Pam and Andi Engel, founders of Artificial Eye (C) Screen
A great lady of the cinema
William Russell
Film critics enjoy film festivals, but one of the snags is that at them you may see many films that will never be seen back home as no distributors take them up. The contribution of Artificial Eye, the distribution company founded in 1976 by Andi Engel and his then wife Pamela was one of the wonders of the age – in the decades during which they ran the company the list of directors whose work they distributed is dazzling. When Andi Engel died in 2006 Shiela Whittaker, the former director of the London Fiom Festival said of them that they had “embarked on an odyssey of distribution and exhibition unlikely ever to be surpassed.” Of Andi she said that “generations of people had had their horizon’s widened by his passion, enthusiasm, commitment and sheer doggedness in taking risks.” It is a verdict that applies to Pam too.
Born Pamela Balfry in 1935 she entered the world of film as secretary to Penelope Houston, then editor of Sight and Sound, and moved on to work for Richard Roud at the London Film Festival. After she married Andi Engel they set up Artificial Eye and although the marriage did not last the working partnership did for some 30 years.

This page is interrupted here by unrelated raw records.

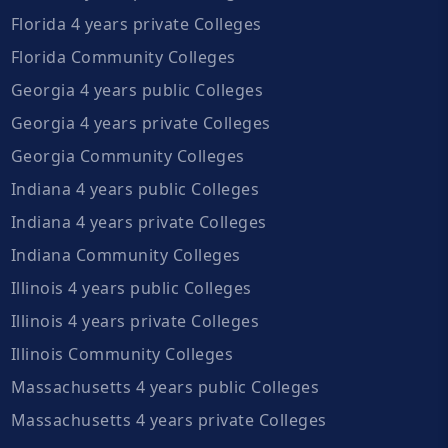
Florida 4 years private Colleges
Florida Community Colleges
Georgia 4 years public Colleges
Georgia 4 years private Colleges
Georgia Community Colleges
Indiana 4 years public Colleges
Indiana 4 years private Colleges
Indiana Community Colleges
Illinois 4 years public Colleges
Illinois 4 years private Colleges
Illinois Community Colleges
Massachusetts 4 years public Colleges
Massachusetts 4 years private Colleges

She went on to marry Robert Besson, who also worked for the company, and after it was sold to Curzon in 2006 they set up a new company called New Wave Film, and Andi returned to his native Germany with a new partner.
The Andi-Pamela double act was a festival fixture for years – he was idiosyncratic and passionate, she was glamorous and always on the go. The list of directors they introduced to British audiences is endless. Names include Krzystof Kieslowski, Eric Rohmer, Alain Resnais, Robert Bresson, Marguerite Duras, the Taviani Brothers and Patrice Chereau; films include Werner Herzog’s Fitzcarraldo and Chen Kaige’s Farewell My Concubine, the first major Chinese film to be released here, as well as one of their biggest box office successes Jean-Paul Rapeneau’s Cyrano de Bergerac and Michael Haneke’s Hidden. But the directors were not all European. Todd Solondz’s Welcome to the Dollhouse and Kevin Smith’s Clerks were among their films.
They also set up and ran four splendid cinemas in London – the Lumiere, Chelsea Cinema, the Camden Plaza and the Renoir – to showcase their films. As for British directors, they distributed Anthony Minghella’s films and Ken Loach’s Land and Freedom. Everyone who loves cinema is in their debt because over the years they brought to audiences films they would otherwise never have had the chance of seeing.